Desde hace siglos, tres torres se alzaban
por encima del enorme bosque que cubría gran parte del Valle Alto. Lo llamaban
así porque era uno de los tres valles, atravesados por el mismo río, que
formaban el único centro de población de este mundo. O al menos de este lado
del mundo porque nadie nunca había ido más allá de las montañas y nadie,
tampoco, habían llegado de esas desconocidas tierras. Lo único que parecía
conectar a los habitantes del Valle Alto con el resto del mundo, eran las tres
torres del bosque, que se alzaban dos centenares de metros sobre la espesa capa
verde.
Los habitantes de los otros valles, que venían
seguido a comerciar y a visitar familiares, gustaban de ir a ver las torres,
recorrerlas en todo su interior y tratar de llegar lo más arriba posible. Pero
nadie había llegado muy lejos ya que sus pulmones no estaban hechos para las
alturas y a los cincuenta metros ya estaban exhaustos. Se dice que una mujer
llegó a los primeros cien metros pero ella ya no existe y nadie puede estar muy
seguro de esa historia.
Las torres estaban
dispuestas en un triangulo, en el bosque que quedaba al norte de todo el Valle.
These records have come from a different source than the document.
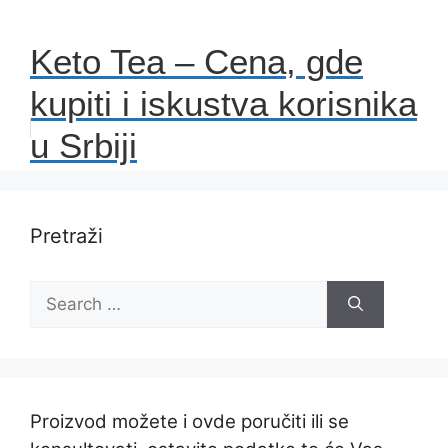
Keto Tea – Cena, gde
kupiti i iskustva korisnika
u Srbiji
Pretraži
Search
for:
Proizvod možete i ovde poručiti ili se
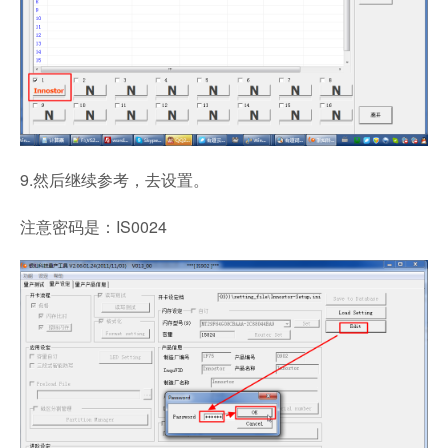
9.然后继续参考，去设置。
注意密码是：IS0024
Eso era lo único que sabían los habitantes de la zona. No había torres ni en
Valle Medio ni en Valle Bajo y los antiguos manuscritos no decían nada de
torres en el mundo. Era como si, de un día para otro, hubieran aparecido allí
semejantes estructuras como si nada. Más de un erudito del Valle había ido a
investigar pero las torres no tenían escritos sobre la piedra, ni símbolo
alguno en sus paredes. Mucha gente decía que en lo más alto debía haber un mirador
y que allí vivía un sabio que tenía miles de años.
Por supuesto, esa era otra fantasía de los
habitantes del Valle porque nadie tenía ni idea de que había en la punta de
cada una de las torres. Con elementos rudimentarios, la gente tenía binoculares
y telescopios incluso pero con nada notaron cosas raras en la parte alta de las
torres. Lo extraño, que sí parecía ocurrir con frecuencia, era que en días
soleados la punta de cada una de las estructuras empezaba a brillar. Era como
si allí arriba hubiese un espejo o algo por el estilo. Por eso mucha gente
inventaba historias, de una gran biblioteca en la punta de cada torre, o de los
aposentos de un mago que los protegía del mal de más allá de las montañas.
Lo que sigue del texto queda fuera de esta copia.